Не менее интересна и важна теоретическая интерпретация Фаворским основополагающих элементов плоскостно-цветового концентра. Здесь он шел не от линии, а от знакомой нам изобразительной плоскости, считая, что для каждого типа объективно существующей поверхности необходима «своя изобразительность и композиция». Все это, по существу, очень далеко от субъективистского произвола абстракционизма1 и вообще от формализма, в склонности к которому, как это сейчас ни кажется странным, В.А.Фаворского в 1930-х годах обвиняли некоторые деятели от искусства. В этой борьбе, стоившей Фаворскому многих лишений, художник твердо держался реалистического взгляда о невозможности разделения искусства (и его преподавания) на производственное (конструирование полезных вещей) и идеологическое (тематическая станковая живопись). Своими жизненными функциями они неразрывно связаны. Разделение же их ведет либо к бездуховной инженерии, либо к иллюзионизму. Где-то посередине находится декоративизм, к которому, как уже отмечалось, у Фаворского было весьма отрицательное отношение.

Взгляд Фаворского на диалектическое единство вещно-производственного и изобразительно-станкового начал искусства (и его преподавания) сохраняет свое теоретическое значение до наших дней. Можно смело сказать, что его своевременная популяризация и усвоение сумели бы предохранить дизайнерскую практику и «освящающую» ее техническую эстетику от многих вульгаризации.

Как известно, выдающийся талант Фаворского плодотворно проявился во всех областях изобразительного искусства. Но все же родной стихией его была графика, точнее — ксилография, теоретические основы которой Фаворский, естественно, не мог оставить неразработанными.

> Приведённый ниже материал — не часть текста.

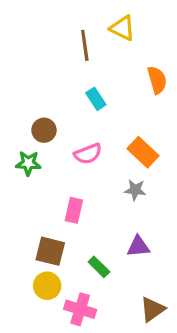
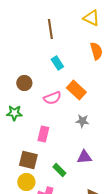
yellow triangle: (123, 28) -> (91, 18), moved
orange rectangle: (143, 152) -> (76, 90), moved
green star: (28, 163) -> (14, 113), moved

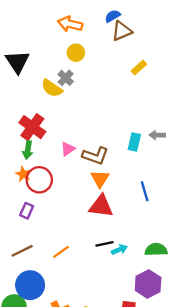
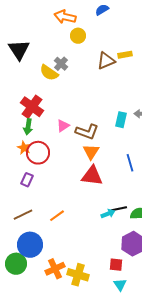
brown triangle: (122, 31) -> (106, 61), moved
yellow circle: (76, 53) -> (78, 36), moved
yellow rectangle: (139, 68) -> (125, 55), turned 32
black line: (105, 244) -> (119, 209), moved

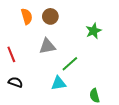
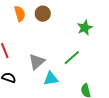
gray triangle: (47, 46) -> (37, 62), moved, turned -30
green line: (70, 64) -> (72, 58), moved

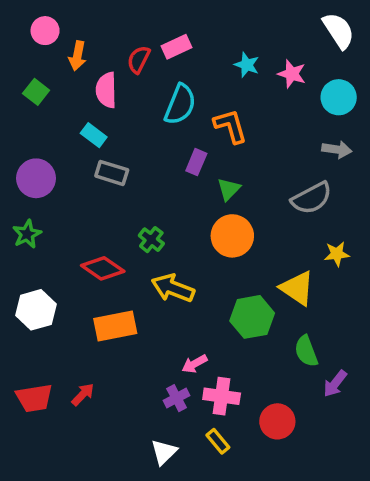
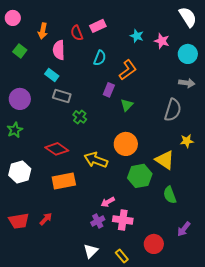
pink circle: (45, 31) -> (13, 18), moved
red semicircle: (139, 59) -> (77, 33), turned -49
cyan semicircle: (180, 104) -> (100, 58), size x0.7
orange L-shape: (231, 126) -> (128, 70), turned 70
gray semicircle: (312, 198) -> (173, 110), turned -45
orange circle: (232, 236) -> (126, 144), moved
green cross: (151, 240) -> (80, 117), moved
purple arrow: (335, 384) -> (184, 229), moved
red circle: (277, 421) -> (154, 244), moved
yellow rectangle: (218, 441) -> (122, 256), moved

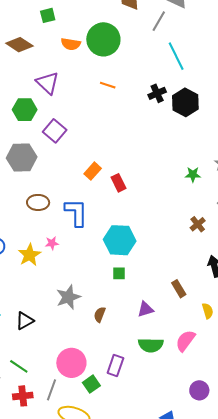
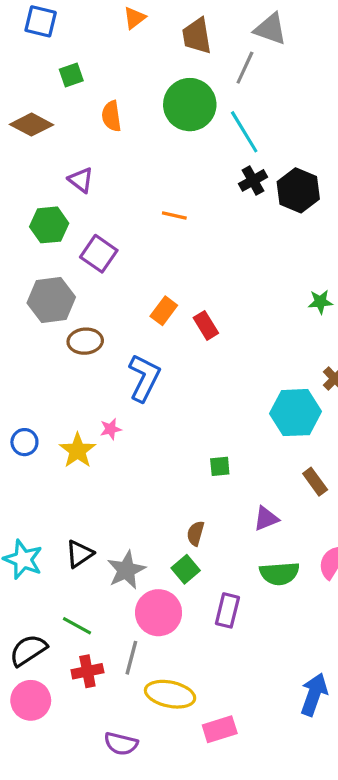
green circle: (103, 39) -> (190, 105), moved
orange semicircle: (71, 44) -> (111, 116), turned 78
cyan line: (176, 56) -> (244, 132), moved
purple triangle: (48, 83) -> (81, 180), size x0.7
orange line: (108, 85) -> (174, 215), moved
brown ellipse: (38, 202) -> (85, 341), moved
blue L-shape: (76, 213) -> (144, 378), turned 32
cyan hexagon: (120, 240) -> (296, 413), moved
gray star: (68, 297) -> (126, 570), moved
green square: (91, 384) -> (186, 569), moved

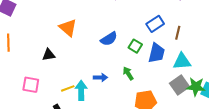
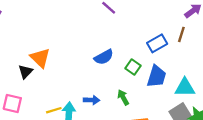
orange triangle: (68, 28) -> (40, 58), moved
brown line: (178, 33) -> (181, 34), moved
black triangle: (49, 55) -> (25, 72), moved, turned -40

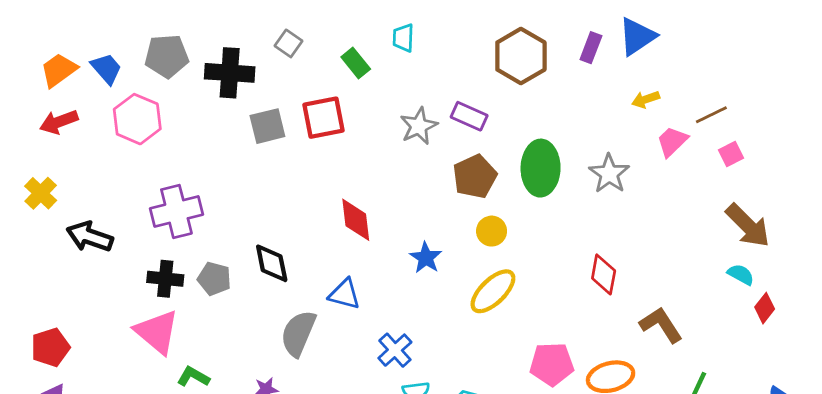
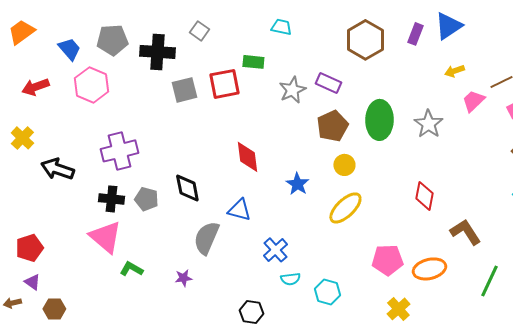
cyan trapezoid: (403, 38) -> (281, 27), turned 100
green rectangle: (356, 63) -> (253, 62), moved, turned -45
orange trapezoid: (59, 70) -> (21, 32), moved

Теория графики сформировалась у Фаворского в период его преподавания на графическом и художественно-полиграфическом факультетах Вхутемаса (1920-е гг.), а также в Московском полиграфическом институте (начало 1930-х гг.). Она состоит из: 1) характеристики различного рода линий, их семантики и функций, о чем уже говорилось выше; 2) характеристики природы орнамента и его связей с типами поверхностей, а также с различными объемами; 3) определения смысловой выразительности черного и белого, их цветовой функции; 4) характеристики специально книжных элементов графики (как то: буквы, шрифты, строки, композиция страницы и т. д.).
1 Об отношении Фаворского к абстрактивизму (выражение Фаворского) см. ниже.
В теории графики Фаворский значительно опередив современных кодикологов, выдвинул тезис о единстве изобразительной, пространственно-временной структуры книги1. В специальном ксилографическом разделе теории графики, особенно близком Фаворскому, более детально разработаны основы цветовых возможностей черного и белого, а также всех переходов между ними. Проблема отношения предмета к пространству и здесь ставится во главу угла, причем на этот раз в тесной связи с литературными жанрами — эпосом, повестью, романом, басней. Высказанные в этом плане положения Фаворского очень перспективны в отношении жанровой проблематики вообще, так как позволяют классифицировать типы композиций по более художественно конкретным признакам и тем самым увязать разработанную В.Я.Проппом в конце 1920-х годов дискриптивную «грамматику жанра» со спецификой искусствоведения. К сожалению, вопрос о литературно-пространственном единстве изображения в границах того или иного жанра остался у Фаворского текстуально не развернутым. Между тем в данной области теории, выдвинувшейся сейчас на передний край кодикологии, Фаворский с его тонким проникновением в суть вещей мог бы сказать веское слово.
Теоретическая проблематика, продуманная и изложенная Фаворским в теории композиции и теории графики, нашла великолепное воплощение в очень содержательной и поразительно реалистически ясной для 1920-х годов теории книги. Как Специальная теория (по отношению к Общей), теория книги, естественно, адаптирует многие важнейшие положения теории композиции. Из нее идут категория пространственно-предметной цельности, семантика разного рода линий, цветность черно-белого, специфичность обратной перспективы и пр. Но специальный характер теории книги потребовал, конечно, введения совершенно новых теоретических разработок.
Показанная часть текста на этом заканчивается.